HOMMES / NORD
Images et représentations des hommes et de l’espace septentrional français
LA MISE EN SCÈNE DES APPARENCES
L'enquête et son développement
La mémoire et la connaissance du patrimoine d’un groupe humain ne passent pas uniquement par la conservation et la valorisation des lieux qu’il a bâtis et fréquentés ni par celle des produits de son activité économique, artistique, culturelle, administrative ou intellectuelle.
Les hommes sont aussi en eux-mêmes leur propre patrimoine.

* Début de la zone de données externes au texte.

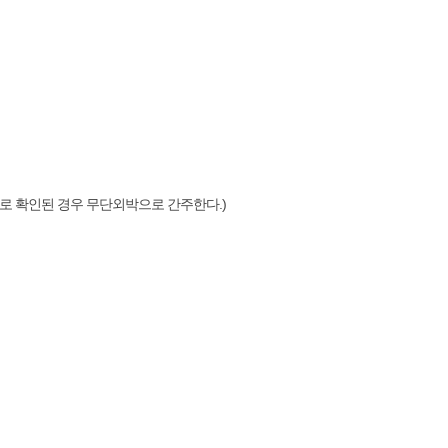
것으로 확인된 경우 무단외박으로 간주한다.)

Les images visuelles qu’ils ont laissées d’eux-mêmes, dans la vie privée comme dans la vie publique sont autant de traces de leur existence et de leurs activités. L’invention de la photographie a permis la multiplication et la diffusion de ces images, tous les milieux sociaux finissant par être représentés et touchés par la pratique photographique. Support matériel et vecteur de l’image de soi que le photographe ou les sujets eux-mêmes mettent en scène, l’image photographique restitue l’être humain dans son corps, dans ses postures et ses gestes ainsi que dans le monde, son « monde » tant matériel que symbolique, dans lequel le cliché l’a figé. Elle permet d’appréhender les apparences, c’est-à-dire l’ensemble des signes corporels et matériels perceptibles par les sens, et parmi eux essentiellement celui de la vue, sens privilégié de la modernité.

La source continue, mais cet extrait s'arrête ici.